R: Approximate Joint-Inclusion Probabilities

jip_approx {jipApprox}

R Documentation

Approximate Joint-Inclusion Probabilities

Description

Approximations of joint-inclusion probabilities by means of first-order inclusion probabilities.

Usage

jip_approx(pik, method)

Arguments

`pik`	numeric vector of first-order inclusion probabilities for all population units.
`method`	string representing one of the available approximation methods.

Details

Available methods are "Hajek", "HartleyRao", "Tille", "Brewer1","Brewer2","Brewer3", and "Brewer4". Note that these methods were derived for high-entropy sampling designs, therefore they could have low performance under different designs.

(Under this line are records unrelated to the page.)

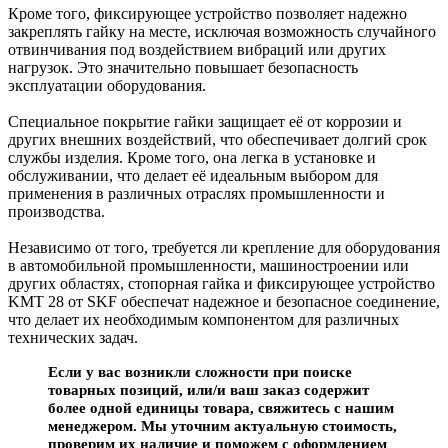
Кроме того, фиксирующее устройство позволяет надежно
закреплять гайку на месте, исключая возможность случайного
отвинчивания под воздействием вибраций или других
нагрузок. Это значительно повышает безопасность
эксплуатации оборудования.
Специальное покрытие гайки защищает её от коррозии и
других внешних воздействий, что обеспечивает долгий срок
службы изделия. Кроме того, она легка в установке и
обслуживании, что делает её идеальным выбором для
применения в различных отраслях промышленности и
производства.
Независимо от того, требуется ли крепление для оборудования
в автомобильной промышленности, машиностроении или
других областях, стопорная гайка и фиксирующее устройство
KMT 28 от SKF обеспечат надежное и безопасное соединение,
что делает их необходимым компонентом для различных
технических задач.
Если у вас возникли сложности при поиске
товарных позиций, или/и ваш заказ содержит
более одной единицы товара, свяжитесь с нашим
менеджером. Мы уточним актуальную стоимость,
проверим их наличие и поможем с оформлением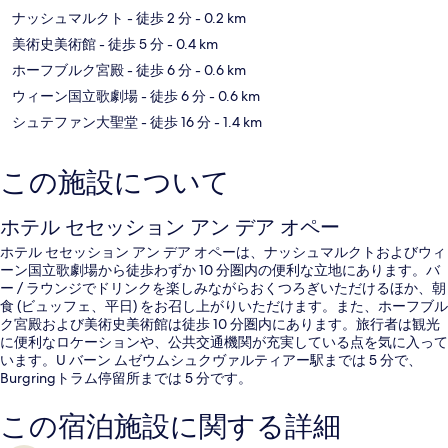
ナッシュマルクト
- 徒歩 2 分
- 0.2 km
美術史美術館
- 徒歩 5 分
- 0.4 km
ホーフブルク宮殿
- 徒歩 6 分
- 0.6 km
ウィーン国立歌劇場
- 徒歩 6 分
- 0.6 km
シュテファン大聖堂
- 徒歩 16 分
- 1.4 km
この施設について
ホテル セセッション アン デア オペー
ホテル セセッション アン デア オペーは、ナッシュマルクトおよびウィ
ーン国立歌劇場から徒歩わずか 10 分圏内の便利な立地にあります。バ
ー / ラウンジでドリンクを楽しみながらおくつろぎいただけるほか、朝
食 (ビュッフェ、平日) をお召し上がりいただけます。また、ホーフブル
ク宮殿および美術史美術館は徒歩 10 分圏内にあります。旅行者は観光
に便利なロケーションや、公共交通機関が充実している点を気に入って
います。U バーン ムゼウムシュクヴァルティアー駅までは 5 分で、
Burgringトラム停留所までは 5 分です。
この宿泊施設に関する詳細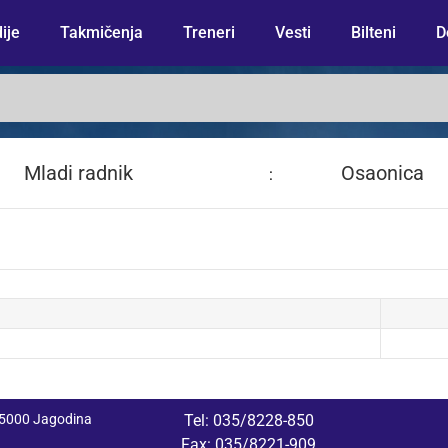
ije
Takmičenja
Treneri
Vesti
Bilteni
D
Mladi radnik
Osaonica
:
 35000 Jagodina
Tel: 035/8228-850
Fax: 035/8221-909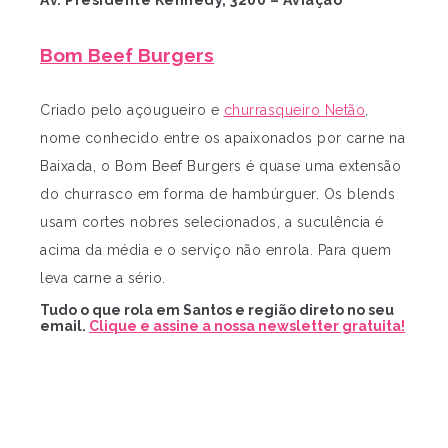
Av. Presidente Kennedy, 3200 – Aviação
Bom Beef Burgers
Criado pelo açougueiro e
churrasqueiro Netão
,
nome conhecido entre os apaixonados por carne na
Baixada, o Bom Beef Burgers é quase uma extensão
do churrasco em forma de hambúrguer. Os blends
usam cortes nobres selecionados, a suculência é
acima da média e o serviço não enrola. Para quem
leva carne a sério.
Tudo o que rola em Santos e região direto no seu
email.
Clique e assine a nossa newsletter gratuita!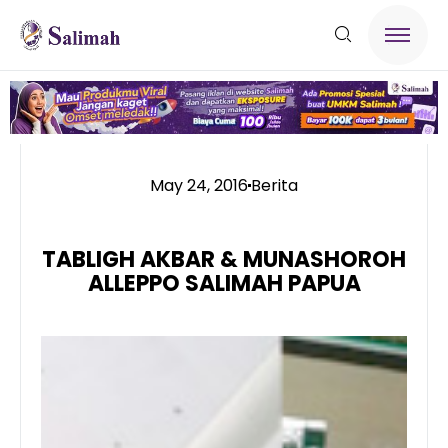
May 24, 2016
Berita
TABLIGH AKBAR & MUNASHOROH
ALLEPPO SALIMAH PAPUA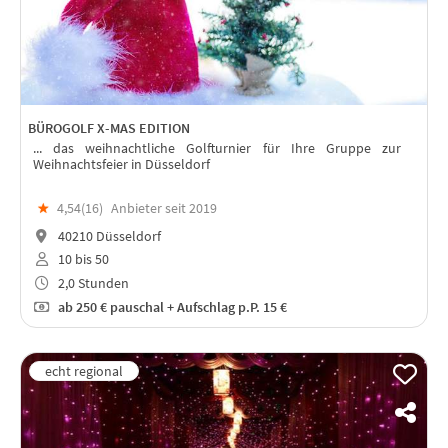
BÜROGOLF X-MAS EDITION
... das weihnachtliche Golfturnier für Ihre Gruppe zur
Weihnachtsfeier in Düsseldorf
★
4,54(
16
)
Anbieter seit 2019
40210 Düsseldorf
10 bis 50
2,0 Stunden
ab
250 €
pauschal + Aufschlag p.P. 15 €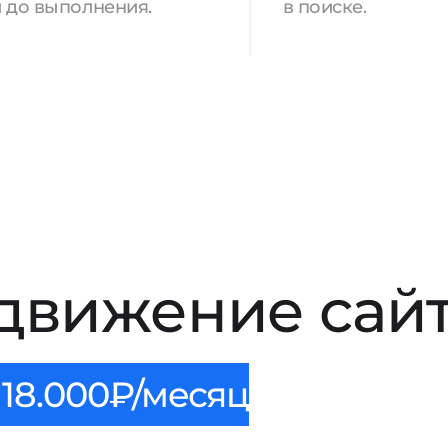
 до выполнения.
в поиске.
движение сай
18.000₽/месяц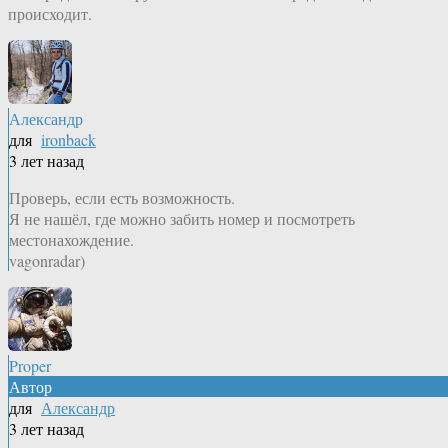
происходит.
Александр
для
ironback
3 лет назад
Проверь, если есть возможность.
Я не нашёл, где можно забить номер и посмотреть
местонахождение.
vagonradar)
Proper
Автор
для
Александр
3 лет назад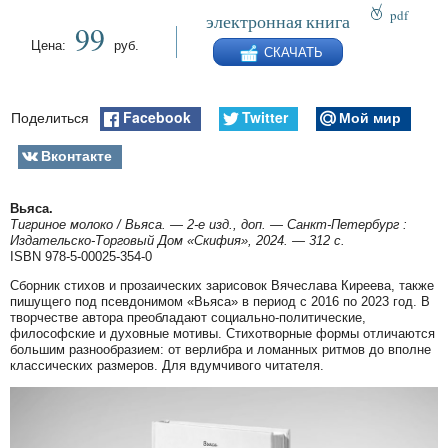
pdf
электронная книга
99
epub
Цена:
руб.
СКАЧАТЬ
fb2
Facebook
Twitter
Мой мир
Поделиться
Вконтакте
Вьяса.
Тигриное молоко / Вьяса. — 2-е изд., доп. — Санкт-Петербург :
Издательско-Торговый Дом «Скифия», 2024. — 312 с.
ISBN 978-5-00025-354-0
Сборник стихов и прозаических зарисовок Вячеслава Киреева, также
пишущего под псевдонимом «Вьяса» в период с 2016 по 2023 год. В
творчестве автора преобладают социально-политические,
философские и духовные мотивы. Стихотворные формы отличаются
большим разнообразием: от верлибра и ломанных ритмов до вполне
классических размеров. Для вдумчивого читателя.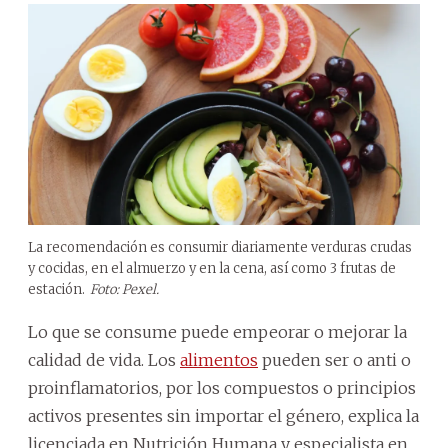
La recomendación es consumir diariamente verduras crudas
y cocidas, en el almuerzo y en la cena, así como 3 frutas de
estación.
Foto: Pexel.
Lo que se consume puede empeorar o mejorar la
calidad de vida. Los
alimentos
pueden ser o anti o
proinflamatorios, por los compuestos o principios
activos presentes sin importar el género, explica la
licenciada en Nutrición Humana y especialista en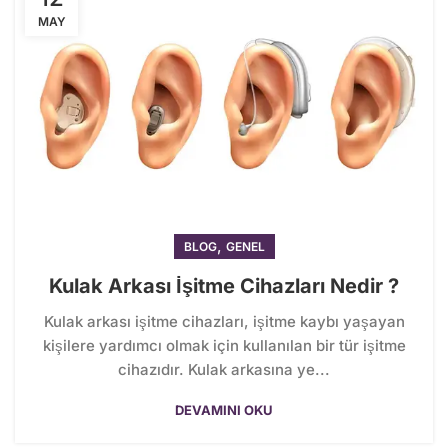
MAY
,
BLOG
GENEL
Kulak Arkası İşitme Cihazları Nedir ?
Kulak arkası işitme cihazları, işitme kaybı yaşayan
kişilere yardımcı olmak için kullanılan bir tür işitme
cihazıdır. Kulak arkasına ye...
DEVAMINI OKU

Hájek (1964) approximation [method="Hajek"] is derived under Maximum Entropy sampling design and is given by

\tilde{\pi}_{ij} = \pi_i\pi_j \frac{1 - (1-\pi_i)(1-\pi_j)}{d}

where d = \sum_{i\in U} \pi_i(1-\pi_i)

Hartley and Rao (1962) proposed the following approximation under randomised systematic sampling [method="HartleyRao"]:

\tilde{\pi}_{ij} = \frac{n-1}{n} \pi_i\pi_j + \frac{n-1}{n^2} (\pi_i^2 \pi_j + \pi_i \pi_j^2) - \frac{n-1}{n^3}\pi_i\pi_j \sum_{i\in U} \pi_j^2

+ \frac{2(n-1)}{n^3} (\pi_i^3 \pi_j + \pi_i\pi_j^3 + \pi_i^2 \pi_j^2) - \frac{3(n-1)}{n^4} (\pi_i^2 \pi_j + \pi_i\pi_j^2) \sum_{i \in U}\pi_i^2

+ \frac{3(n-1)}{n^5} \pi_i\pi_j \biggl( \sum_{i\in U} \pi_i^2 \biggr)^2 - \frac{2(n-1)}{n^4} \pi_i\pi_j \sum_{i \in U} \pi_j^3

Tillé (1996) proposed the approximation \tilde{\pi}_{ij} = \beta_i\beta_j, where the coefficients \beta_i are computed iteratively through the following procedure [method="Tille"]:

\beta_i^{(0)} = \pi_i, \,\, \forall i\in U
\beta_i^{(2k-1)} = \frac{(n-1)\pi_i}{\beta^{(2k-2)} - \beta_i^{(2k-2)}}
\beta_i^{2k} = \beta_i^{(2k-1)} \Biggl( \frac{n(n-1)}{(\beta^(2k-1))^2 - \sum_{i\in U} (\beta_k^{(2k-1)})^2 } \Biggr)^(1/2)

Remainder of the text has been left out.